ACTIVITY: Among the entries, find the lines with the string "sort" and copy them.
── SUPPLIED ENTRIES ──
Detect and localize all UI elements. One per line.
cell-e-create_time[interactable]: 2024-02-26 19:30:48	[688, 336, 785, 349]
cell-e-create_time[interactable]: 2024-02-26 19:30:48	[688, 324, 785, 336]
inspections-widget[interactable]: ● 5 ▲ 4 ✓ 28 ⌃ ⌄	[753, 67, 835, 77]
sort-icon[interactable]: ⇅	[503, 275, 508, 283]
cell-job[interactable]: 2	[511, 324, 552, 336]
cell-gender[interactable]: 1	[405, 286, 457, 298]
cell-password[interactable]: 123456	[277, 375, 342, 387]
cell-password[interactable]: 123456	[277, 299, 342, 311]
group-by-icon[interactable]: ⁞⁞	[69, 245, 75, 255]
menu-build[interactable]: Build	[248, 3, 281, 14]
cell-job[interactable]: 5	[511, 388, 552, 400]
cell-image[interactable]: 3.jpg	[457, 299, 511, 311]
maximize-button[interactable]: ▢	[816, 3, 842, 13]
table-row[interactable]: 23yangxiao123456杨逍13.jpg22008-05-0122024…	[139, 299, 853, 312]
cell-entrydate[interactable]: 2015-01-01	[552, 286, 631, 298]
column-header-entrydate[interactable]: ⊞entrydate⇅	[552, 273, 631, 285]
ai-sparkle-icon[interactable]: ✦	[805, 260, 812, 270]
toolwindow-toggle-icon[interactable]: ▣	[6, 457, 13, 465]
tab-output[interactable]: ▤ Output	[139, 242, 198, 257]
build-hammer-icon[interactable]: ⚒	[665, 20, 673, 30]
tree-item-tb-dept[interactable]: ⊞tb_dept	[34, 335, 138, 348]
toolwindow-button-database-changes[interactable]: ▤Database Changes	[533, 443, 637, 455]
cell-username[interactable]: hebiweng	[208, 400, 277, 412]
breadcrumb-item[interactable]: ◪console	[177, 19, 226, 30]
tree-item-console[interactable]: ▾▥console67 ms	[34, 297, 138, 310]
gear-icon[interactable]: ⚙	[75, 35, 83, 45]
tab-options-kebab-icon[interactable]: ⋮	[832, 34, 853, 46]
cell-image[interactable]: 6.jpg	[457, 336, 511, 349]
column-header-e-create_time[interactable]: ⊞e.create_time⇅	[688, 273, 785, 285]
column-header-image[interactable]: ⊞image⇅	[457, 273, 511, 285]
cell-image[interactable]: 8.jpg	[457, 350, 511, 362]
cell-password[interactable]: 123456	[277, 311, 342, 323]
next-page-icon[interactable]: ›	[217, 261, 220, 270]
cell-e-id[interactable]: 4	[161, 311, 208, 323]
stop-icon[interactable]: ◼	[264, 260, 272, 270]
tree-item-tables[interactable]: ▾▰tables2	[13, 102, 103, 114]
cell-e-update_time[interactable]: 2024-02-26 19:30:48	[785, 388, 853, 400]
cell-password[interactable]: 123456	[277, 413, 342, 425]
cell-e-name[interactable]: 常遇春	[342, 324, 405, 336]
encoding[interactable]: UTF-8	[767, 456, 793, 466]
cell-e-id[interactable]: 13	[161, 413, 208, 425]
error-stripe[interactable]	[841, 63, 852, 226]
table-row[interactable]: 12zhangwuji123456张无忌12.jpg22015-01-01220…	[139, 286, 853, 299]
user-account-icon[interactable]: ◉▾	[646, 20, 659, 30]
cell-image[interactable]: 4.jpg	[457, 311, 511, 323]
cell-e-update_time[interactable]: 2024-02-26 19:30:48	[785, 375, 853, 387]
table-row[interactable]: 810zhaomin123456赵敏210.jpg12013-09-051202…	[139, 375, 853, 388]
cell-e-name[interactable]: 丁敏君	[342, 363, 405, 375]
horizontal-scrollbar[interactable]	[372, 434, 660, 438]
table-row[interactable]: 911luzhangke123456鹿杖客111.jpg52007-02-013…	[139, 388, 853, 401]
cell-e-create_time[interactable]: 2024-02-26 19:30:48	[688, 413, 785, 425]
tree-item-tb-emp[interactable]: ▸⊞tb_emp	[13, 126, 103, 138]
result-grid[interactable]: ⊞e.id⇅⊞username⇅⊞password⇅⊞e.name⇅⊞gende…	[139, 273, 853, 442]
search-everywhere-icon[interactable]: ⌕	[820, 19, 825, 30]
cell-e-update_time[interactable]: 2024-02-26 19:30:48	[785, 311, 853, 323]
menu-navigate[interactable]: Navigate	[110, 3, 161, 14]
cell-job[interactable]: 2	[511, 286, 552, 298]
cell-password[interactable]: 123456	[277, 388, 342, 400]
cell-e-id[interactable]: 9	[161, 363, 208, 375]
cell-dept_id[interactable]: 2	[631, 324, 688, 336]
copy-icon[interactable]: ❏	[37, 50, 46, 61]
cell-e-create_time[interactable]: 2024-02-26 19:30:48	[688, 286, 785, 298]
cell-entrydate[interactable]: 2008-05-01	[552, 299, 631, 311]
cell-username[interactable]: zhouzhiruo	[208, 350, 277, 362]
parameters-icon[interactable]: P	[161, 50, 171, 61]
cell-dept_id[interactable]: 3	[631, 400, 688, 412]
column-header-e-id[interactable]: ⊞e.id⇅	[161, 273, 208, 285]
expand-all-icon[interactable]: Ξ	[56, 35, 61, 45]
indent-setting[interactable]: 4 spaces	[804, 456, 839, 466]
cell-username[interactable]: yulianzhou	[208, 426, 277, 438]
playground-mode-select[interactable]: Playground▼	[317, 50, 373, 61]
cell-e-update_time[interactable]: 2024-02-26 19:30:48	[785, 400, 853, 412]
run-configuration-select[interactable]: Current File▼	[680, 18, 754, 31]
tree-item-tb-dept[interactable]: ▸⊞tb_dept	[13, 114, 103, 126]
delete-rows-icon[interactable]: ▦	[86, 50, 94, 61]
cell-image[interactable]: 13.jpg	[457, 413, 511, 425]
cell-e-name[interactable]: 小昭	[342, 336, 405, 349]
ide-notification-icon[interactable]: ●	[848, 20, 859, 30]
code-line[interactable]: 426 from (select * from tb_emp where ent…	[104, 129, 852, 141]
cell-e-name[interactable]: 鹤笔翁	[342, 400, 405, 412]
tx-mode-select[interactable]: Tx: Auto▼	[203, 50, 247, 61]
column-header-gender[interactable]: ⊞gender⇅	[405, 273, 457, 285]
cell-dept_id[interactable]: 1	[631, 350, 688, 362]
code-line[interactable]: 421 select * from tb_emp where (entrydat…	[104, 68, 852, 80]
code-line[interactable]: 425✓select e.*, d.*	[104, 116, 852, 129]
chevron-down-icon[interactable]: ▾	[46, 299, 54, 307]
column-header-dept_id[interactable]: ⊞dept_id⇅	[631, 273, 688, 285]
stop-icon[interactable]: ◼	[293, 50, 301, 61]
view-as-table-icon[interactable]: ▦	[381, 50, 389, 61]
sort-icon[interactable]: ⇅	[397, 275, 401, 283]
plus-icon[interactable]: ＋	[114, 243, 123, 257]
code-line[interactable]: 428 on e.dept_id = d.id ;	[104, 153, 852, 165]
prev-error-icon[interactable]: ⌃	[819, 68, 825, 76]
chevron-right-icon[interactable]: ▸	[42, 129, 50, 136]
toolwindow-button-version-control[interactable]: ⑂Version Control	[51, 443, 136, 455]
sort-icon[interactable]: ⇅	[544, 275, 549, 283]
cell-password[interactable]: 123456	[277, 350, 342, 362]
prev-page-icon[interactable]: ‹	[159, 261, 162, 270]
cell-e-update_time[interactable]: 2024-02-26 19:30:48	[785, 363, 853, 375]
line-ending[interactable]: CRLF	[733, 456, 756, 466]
───
ANSWER BOX:
sort-icon[interactable]: ⇅	[503, 275, 508, 283]
sort-icon[interactable]: ⇅	[397, 275, 401, 283]
sort-icon[interactable]: ⇅	[544, 275, 549, 283]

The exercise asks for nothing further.